A storm expected to be the strongest to hit Myanmar in more than a decade made landfall near the border with Bangladesh on Sunday, raising fears of a humanitarian disaster.
The storm moved ashore on Sunday afternoon in the coastal area around Cox’s Bazar, according to the Bangladesh Meteorological Department. The Bangladeshi city is home to the world’s largest refugee camp.
By Sunday morning, maximum sustained winds reached 160 mph, with gusts above 180 mph, according to the Joint Typhoon Warning Center, making it a Category 5 storm. That’s the highest rating on the Saffir-Simpson scale and shows potential for catastrophic damage.
There were reports from Myanmar of damaged homes and boats, and one social media user posted a clip that appeared to show the moment a communications tower collapsed in strong winds. Video from a witness in Sittwe, on the coast of Myanmar, showed strong winds, flooded streets and buildings with roofs partially ripped off.
Even before the cyclone moved ashore, U Hla Moe, a representative of a rescue team in the eastern city of Tachileik, said a landslide triggered by heavy rain killed two people in the early hours of Sunday when he buried them in their house while they sleep. Local media reported that at least four more people were killed in the western and central parts of the country.
Koh Win Maung, a lifeguard in Sittwe, said the water level was now about 5 feet and that his team was going to rescue an elderly couple stuck on their roof.
“Their house is already under water,” he said.
Abdusator Esoev, Head of Mission in Bangladesh for the United Nations Migration Agency, wrote on Twitter that the cyclone is damaging the facilities in the Rohingya refugee camp.
Officials and storm watchers expressed cautious hope that the region could be spared the worst possible damage from the storm as it weakened over land.
The program has prepared enough food to help more than 400,000 people in Myanmar’s Rakhine state and neighboring areas for one month. Food is also ready to be sent to and around the Rohingya refugee camps.
Mostofa Kamal, a weather and climate researcher at the University of Saskatchewan, wrote on social media that when the center of the storm began to pass between Saint Martin Island and Maungdo District in Myanmar, the tide disappeared. This mitigates the effect of the storm.
“For now, the cyclone is passing through the northern coastal area of Cox’s Bazar and no reports of damage have been received yet,” said Mohammad Shaheen Imran, district administrator.
The Bangladesh Meteorological Center said on Sunday that the center of the cyclone crossed Cox’s Bazar at 3 pm and that it would finish crossing the coast by Sunday evening and weaken gradually.
The storm, Cyclone Mocha, formed over the southern Bay of Bengal on Thursday and drenched western Myanmar as it moved northeast, bringing heavy rain, strong winds and storm surges, according to the Global Disaster Warning and Coordination System.
Days before the storm hit, Myanmar and Bangladesh began deploying thousands of volunteers and ordering evacuations from low-lying areas, in a region home to some of the world’s poorest people who are particularly vulnerable to increasingly severe weather events .
“Cyclone Moka reminds us of the devastating effects of climate change,” The United Nations Development Program in Bangladesh announced on Twitter.

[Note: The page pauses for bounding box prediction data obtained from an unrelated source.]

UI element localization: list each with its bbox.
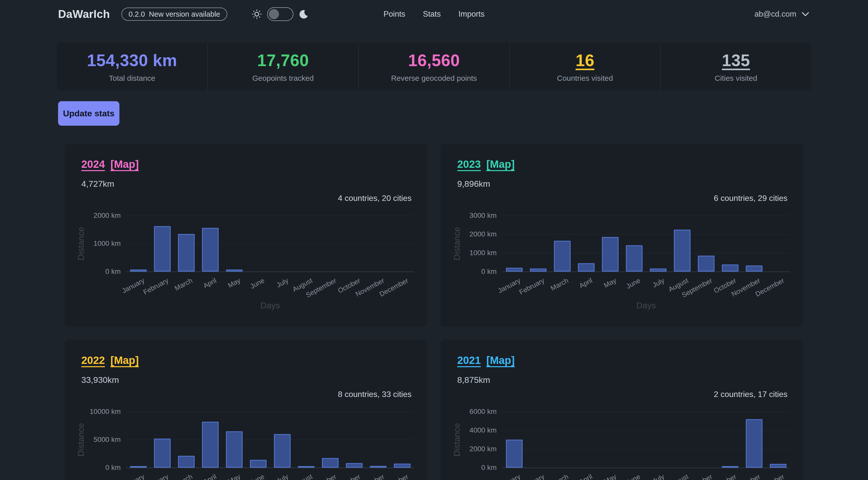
year-card-2024: 2024[Map]4,727km4 countries, 20 cities0 … bbox=[65, 143, 427, 327]
chevron-down-icon bbox=[801, 9, 809, 19]
dashboard-page: { "header": { "logo": "DaWarIch", "versi… bbox=[0, 0, 868, 480]
bar bbox=[746, 419, 763, 468]
year-card-2023: 2023[Map]9,896km6 countries, 29 cities0 … bbox=[440, 143, 803, 327]
bar bbox=[394, 463, 410, 468]
cities-visited-link[interactable]: 135 bbox=[722, 51, 750, 70]
bar bbox=[370, 466, 386, 468]
bar bbox=[650, 268, 666, 271]
top-navbar: DaWarIch 0.2.0 New version available bbox=[0, 0, 868, 28]
update-stats-button[interactable]: Update stats bbox=[58, 101, 119, 126]
y-tick-label: 1000 km bbox=[65, 239, 121, 248]
y-axis-title: Distance bbox=[76, 415, 86, 465]
y-tick-label: 10000 km bbox=[65, 408, 121, 416]
stat-cities-visited: 135 Cities visited bbox=[660, 43, 811, 90]
theme-toggle-knob bbox=[269, 9, 279, 19]
bar bbox=[578, 263, 595, 271]
navbar-left: DaWarIch 0.2.0 New version available bbox=[58, 7, 309, 21]
distance-bar-chart: 0 km5000 km10000 kmJanuaryFebruaryMarchA… bbox=[65, 340, 427, 480]
bar bbox=[202, 228, 219, 271]
bar bbox=[250, 460, 267, 468]
bar bbox=[626, 245, 643, 271]
y-axis-title: Distance bbox=[452, 219, 462, 269]
gridline bbox=[502, 216, 790, 216]
stat-reverse-geocoded: 16,560 Reverse geocoded points bbox=[358, 43, 509, 90]
x-tick-label: January bbox=[90, 473, 146, 480]
gridline bbox=[502, 234, 790, 235]
gridline bbox=[502, 412, 790, 412]
y-axis-title: Distance bbox=[76, 219, 86, 269]
bar bbox=[770, 464, 786, 468]
bar bbox=[178, 234, 195, 271]
bar bbox=[554, 241, 570, 271]
countries-visited-link[interactable]: 16 bbox=[576, 51, 594, 70]
stat-value: 16,560 bbox=[408, 51, 460, 70]
year-cards-grid: 2024[Map]4,727km4 countries, 20 cities0 … bbox=[65, 143, 803, 480]
bar bbox=[274, 434, 290, 468]
y-tick-label: 2000 km bbox=[440, 230, 497, 238]
theme-switcher bbox=[251, 7, 309, 21]
distance-bar-chart: 0 km2000 km4000 km6000 kmJanuaryFebruary… bbox=[440, 340, 803, 480]
stats-panel: 154,330 km Total distance 17,760 Geopoin… bbox=[57, 43, 811, 90]
x-axis-baseline bbox=[126, 271, 414, 272]
year-card-2021: 2021[Map]8,875km2 countries, 17 cities0 … bbox=[440, 340, 803, 480]
gridline bbox=[126, 412, 414, 412]
y-tick-label: 5000 km bbox=[65, 436, 121, 444]
y-tick-label: 6000 km bbox=[440, 408, 497, 416]
theme-toggle[interactable] bbox=[267, 7, 293, 21]
y-tick-label: 0 km bbox=[65, 463, 121, 472]
nav-item-points[interactable]: Points bbox=[383, 9, 405, 19]
y-tick-label: 1000 km bbox=[440, 249, 497, 257]
x-axis-baseline bbox=[502, 271, 790, 272]
distance-bar-chart: 0 km1000 km2000 km3000 kmJanuaryFebruary… bbox=[440, 143, 803, 327]
stat-label: Reverse geocoded points bbox=[391, 74, 477, 83]
y-tick-label: 2000 km bbox=[440, 445, 497, 453]
account-menu[interactable]: ab@cd.com bbox=[754, 9, 809, 19]
stat-value: 17,760 bbox=[257, 51, 309, 70]
main-nav: Points Stats Imports bbox=[383, 9, 485, 19]
x-axis-title: Days bbox=[126, 300, 414, 311]
bar bbox=[226, 269, 243, 271]
stat-label: Total distance bbox=[109, 74, 155, 83]
x-axis-baseline bbox=[502, 468, 790, 468]
bar bbox=[674, 230, 690, 272]
stat-value: 154,330 km bbox=[87, 51, 177, 70]
y-tick-label: 3000 km bbox=[440, 212, 497, 220]
bar bbox=[722, 264, 739, 271]
stat-total-distance: 154,330 km Total distance bbox=[57, 43, 207, 90]
y-axis-title: Distance bbox=[452, 415, 462, 465]
account-email: ab@cd.com bbox=[754, 9, 796, 19]
bar bbox=[698, 256, 714, 271]
bar bbox=[722, 466, 739, 468]
bar bbox=[530, 268, 547, 271]
stat-countries-visited: 16 Countries visited bbox=[509, 43, 660, 90]
bar bbox=[154, 439, 171, 468]
y-tick-label: 2000 km bbox=[65, 212, 121, 220]
bar bbox=[322, 458, 339, 468]
nav-item-stats[interactable]: Stats bbox=[423, 9, 441, 19]
version-number: 0.2.0 bbox=[128, 10, 145, 19]
x-axis-title: Days bbox=[502, 300, 790, 311]
y-tick-label: 0 km bbox=[65, 267, 121, 276]
bar bbox=[298, 466, 315, 468]
bar bbox=[178, 456, 195, 468]
sun-icon bbox=[251, 9, 262, 20]
x-axis-baseline bbox=[126, 468, 414, 468]
version-message: New version available bbox=[149, 10, 220, 19]
bar bbox=[602, 237, 619, 271]
app-logo[interactable]: DaWarIch bbox=[58, 8, 110, 21]
stat-label: Geopoints tracked bbox=[252, 74, 314, 83]
bar bbox=[226, 431, 243, 468]
gridline bbox=[502, 253, 790, 253]
bar bbox=[130, 466, 147, 468]
bar bbox=[746, 265, 763, 271]
y-tick-label: 0 km bbox=[440, 463, 497, 472]
version-badge[interactable]: 0.2.0 New version available bbox=[121, 7, 227, 21]
stat-geopoints: 17,760 Geopoints tracked bbox=[207, 43, 358, 90]
bar bbox=[506, 440, 523, 468]
bar bbox=[346, 463, 363, 468]
bar bbox=[202, 422, 219, 468]
nav-item-imports[interactable]: Imports bbox=[459, 9, 485, 19]
gridline bbox=[126, 216, 414, 216]
stat-label: Cities visited bbox=[715, 74, 757, 83]
bar bbox=[506, 268, 523, 271]
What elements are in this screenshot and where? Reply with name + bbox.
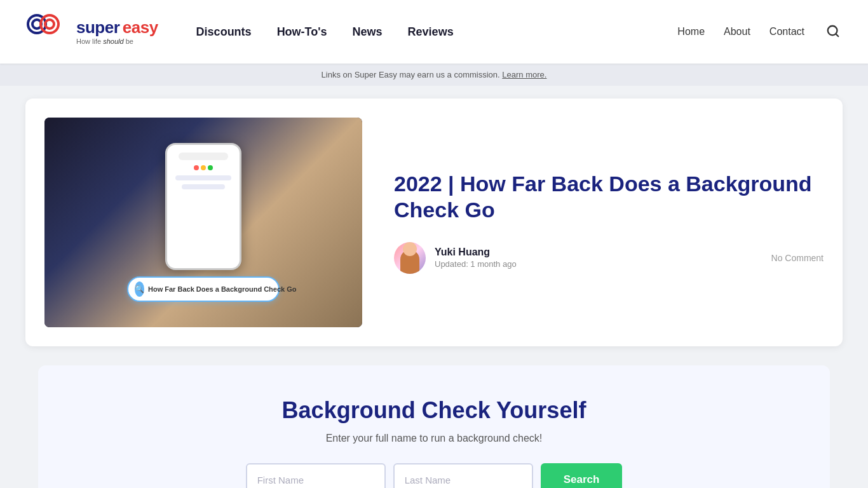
author-name: Yuki Huang bbox=[435, 247, 517, 258]
main-content: 🔍 How Far Back Does a Background Check G… bbox=[0, 86, 868, 488]
article-title: 2022 | How Far Back Does a Background Ch… bbox=[394, 171, 824, 223]
bg-check-widget: Background Check Yourself Enter your ful… bbox=[38, 365, 830, 488]
secondary-navigation: Home About Contact bbox=[677, 22, 843, 43]
search-button[interactable]: Search bbox=[541, 463, 623, 488]
search-bubble: 🔍 How Far Back Does a Background Check G… bbox=[127, 276, 280, 302]
phone-mockup bbox=[165, 143, 241, 270]
author-avatar bbox=[394, 242, 426, 274]
bg-check-form: Search bbox=[64, 463, 804, 488]
search-bubble-icon: 🔍 bbox=[135, 281, 144, 297]
svg-line-5 bbox=[836, 34, 838, 36]
phone-dots bbox=[194, 165, 213, 170]
dot-yellow bbox=[201, 165, 206, 170]
comment-count: No Comment bbox=[771, 253, 824, 263]
nav-item-reviews[interactable]: Reviews bbox=[408, 25, 454, 39]
article-card: 🔍 How Far Back Does a Background Check G… bbox=[25, 98, 843, 346]
first-name-input[interactable] bbox=[246, 463, 386, 488]
nav-item-about[interactable]: About bbox=[724, 26, 750, 37]
nav-item-discounts[interactable]: Discounts bbox=[196, 25, 252, 39]
avatar-head bbox=[403, 242, 417, 256]
notice-bar: Links on Super Easy may earn us a commis… bbox=[0, 64, 868, 86]
author-info: Yuki Huang Updated: 1 month ago bbox=[394, 242, 517, 274]
phone-line-1 bbox=[175, 175, 231, 180]
image-overlay: 🔍 How Far Back Does a Background Check G… bbox=[44, 118, 362, 327]
site-header: super easy How life should be Discounts … bbox=[0, 0, 868, 64]
dot-green bbox=[208, 165, 213, 170]
bg-check-subtitle: Enter your full name to run a background… bbox=[64, 433, 804, 444]
avatar-figure bbox=[400, 250, 419, 274]
bg-check-title: Background Check Yourself bbox=[64, 397, 804, 424]
logo[interactable]: super easy How life should be bbox=[25, 11, 158, 53]
author-details: Yuki Huang Updated: 1 month ago bbox=[435, 247, 517, 269]
notice-link[interactable]: Learn more. bbox=[502, 70, 546, 79]
nav-item-contact[interactable]: Contact bbox=[770, 26, 804, 37]
phone-top-bar bbox=[179, 152, 228, 160]
dot-red bbox=[194, 165, 199, 170]
search-button[interactable] bbox=[824, 22, 843, 43]
last-name-input[interactable] bbox=[393, 463, 533, 488]
nav-item-news[interactable]: News bbox=[353, 25, 383, 39]
author-row: Yuki Huang Updated: 1 month ago No Comme… bbox=[394, 242, 824, 274]
phone-line-2 bbox=[182, 184, 226, 189]
logo-easy-text: easy bbox=[123, 18, 158, 37]
article-image: 🔍 How Far Back Does a Background Check G… bbox=[44, 118, 362, 327]
logo-icon bbox=[25, 11, 70, 53]
main-navigation: Discounts How-To's News Reviews bbox=[196, 25, 678, 39]
nav-item-home[interactable]: Home bbox=[677, 26, 705, 37]
search-icon bbox=[826, 24, 840, 38]
svg-point-2 bbox=[41, 15, 58, 33]
avatar-inner bbox=[394, 242, 426, 274]
article-meta: 2022 | How Far Back Does a Background Ch… bbox=[394, 171, 824, 274]
logo-tagline: How life should be bbox=[76, 37, 158, 45]
search-bubble-text: How Far Back Does a Background Check Go bbox=[148, 285, 297, 293]
author-updated: Updated: 1 month ago bbox=[435, 259, 517, 269]
notice-text: Links on Super Easy may earn us a commis… bbox=[322, 70, 500, 79]
logo-super-text: super bbox=[76, 18, 119, 37]
nav-item-howtos[interactable]: How-To's bbox=[277, 25, 327, 39]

In Myanmar, the risk of devastation is compounded by a civil war that has displaced some 1.8 million people across the country, with the region south of the border with Bangladesh a zone of active fighting and home to several large refugee camps.
In Cox’s Bazar, more than 200,000 people were sent to 1,600 shelters. It has the capacity to house about 500,000 people, according to district officials. More than one million Rohingya live in the scattered camps.
In a storm of this intensity, the storm surge — the bulge of water pushed up by the winds as the storm approaches the coast — has been a major concern near the cyclone’s landfall and south of it. A storm is often the biggest threat to life and property, according to the Hurricane Center.
Mocha is likely to be the strongest storm to make landfall in Myanmar since Cyclone Giri, which in 2010 produced winds of 143 miles per hour, according to the National Oceanic and Atmospheric Administration’s historical cyclone tracks. This storm killed at least 45 people in Myanmar.
The term “cyclone” refers to a type of tropical cyclone—the general term for all such storms, such as hurricanes and typhoons—that forms in the Bay of Bengal or the Arabian Sea, both in the northern Indian Ocean. Scientists say climate change has helped fuel the storms, as unusually warm ocean temperatures provide more energy to fuel them.
Cyclone Mocha comes as a deadly heatwave has gripped Southeast Asia for weeks. In April, Dhaka, the capital of Bangladesh, reached 105.1 degrees Fahrenheit, the highest temperature in six decades.
The Bay of Bengal, in the northeastern Indian Ocean, has a long history of large storms. In 2008, Cyclone Nargis became the second deadliest tropical cyclone on record and the deadliest in Myanmar, killing more than 135,000 people. In 2007, Cyclone Sidr hit Bangladesh, killing more than 3,000 people.
Emma Bubola and April Rubin contributed reporting.